Directions for this task:
Among the records below, find the line that has "- Accoudoir Apoyabrazos (72, 1606)"; from there, give the lines again exactly, and stop after the line that has "Mito (2014-2018) (224, 97)".

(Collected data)
· · · · · · ·
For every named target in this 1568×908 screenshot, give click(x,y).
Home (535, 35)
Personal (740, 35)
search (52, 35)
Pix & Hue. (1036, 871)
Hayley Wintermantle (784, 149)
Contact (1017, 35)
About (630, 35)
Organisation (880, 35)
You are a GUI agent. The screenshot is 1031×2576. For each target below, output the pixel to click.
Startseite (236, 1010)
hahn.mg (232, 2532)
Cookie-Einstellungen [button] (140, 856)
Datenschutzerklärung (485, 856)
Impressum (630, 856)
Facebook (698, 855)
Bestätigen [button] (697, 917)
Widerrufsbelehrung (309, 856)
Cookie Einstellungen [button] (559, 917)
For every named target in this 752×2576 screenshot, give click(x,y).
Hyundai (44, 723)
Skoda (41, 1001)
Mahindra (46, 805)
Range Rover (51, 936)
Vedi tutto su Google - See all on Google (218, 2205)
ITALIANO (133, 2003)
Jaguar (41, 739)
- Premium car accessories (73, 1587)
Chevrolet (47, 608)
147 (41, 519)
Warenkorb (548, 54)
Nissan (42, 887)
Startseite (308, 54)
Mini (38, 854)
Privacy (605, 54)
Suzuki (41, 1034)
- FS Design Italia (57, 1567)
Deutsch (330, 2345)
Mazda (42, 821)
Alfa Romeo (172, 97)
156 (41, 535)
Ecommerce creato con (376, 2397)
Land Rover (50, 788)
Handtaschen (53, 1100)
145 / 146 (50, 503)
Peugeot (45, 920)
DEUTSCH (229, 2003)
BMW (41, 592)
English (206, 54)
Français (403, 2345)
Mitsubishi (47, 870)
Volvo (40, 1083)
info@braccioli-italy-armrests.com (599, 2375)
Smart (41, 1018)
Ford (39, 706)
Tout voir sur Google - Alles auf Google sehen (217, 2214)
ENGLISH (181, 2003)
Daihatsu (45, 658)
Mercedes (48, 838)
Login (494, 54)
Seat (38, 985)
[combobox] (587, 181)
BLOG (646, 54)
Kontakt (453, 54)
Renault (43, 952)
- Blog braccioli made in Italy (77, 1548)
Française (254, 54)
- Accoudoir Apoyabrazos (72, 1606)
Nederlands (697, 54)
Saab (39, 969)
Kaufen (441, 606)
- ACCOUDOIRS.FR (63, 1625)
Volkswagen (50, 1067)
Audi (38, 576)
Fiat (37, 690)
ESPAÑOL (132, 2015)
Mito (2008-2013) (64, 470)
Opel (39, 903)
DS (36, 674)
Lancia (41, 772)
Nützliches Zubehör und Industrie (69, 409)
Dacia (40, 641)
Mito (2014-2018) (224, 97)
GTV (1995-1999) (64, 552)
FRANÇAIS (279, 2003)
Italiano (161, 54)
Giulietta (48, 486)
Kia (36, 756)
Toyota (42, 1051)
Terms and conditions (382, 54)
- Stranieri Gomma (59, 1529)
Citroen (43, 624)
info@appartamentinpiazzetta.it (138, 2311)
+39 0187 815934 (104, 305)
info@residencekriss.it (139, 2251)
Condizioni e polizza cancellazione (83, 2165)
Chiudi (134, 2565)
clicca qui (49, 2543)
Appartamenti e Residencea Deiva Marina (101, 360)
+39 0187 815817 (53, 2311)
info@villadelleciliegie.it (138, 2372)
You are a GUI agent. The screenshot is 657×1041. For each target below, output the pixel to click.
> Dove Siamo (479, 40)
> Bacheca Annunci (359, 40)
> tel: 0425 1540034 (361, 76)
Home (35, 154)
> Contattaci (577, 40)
· · · · · · ·
Task response:
- Accoudoir Apoyabrazos (72, 1606)
Nederlands (697, 54)
Saab (39, 969)
Kaufen (441, 606)
- ACCOUDOIRS.FR (63, 1625)
Volkswagen (50, 1067)
Audi (38, 576)
Fiat (37, 690)
ESPAÑOL (132, 2015)
Mito (2008-2013) (64, 470)
Opel (39, 903)
DS (36, 674)
Lancia (41, 772)
Nützliches Zubehör und Industrie (69, 409)
Dacia (40, 641)
Mito (2014-2018) (224, 97)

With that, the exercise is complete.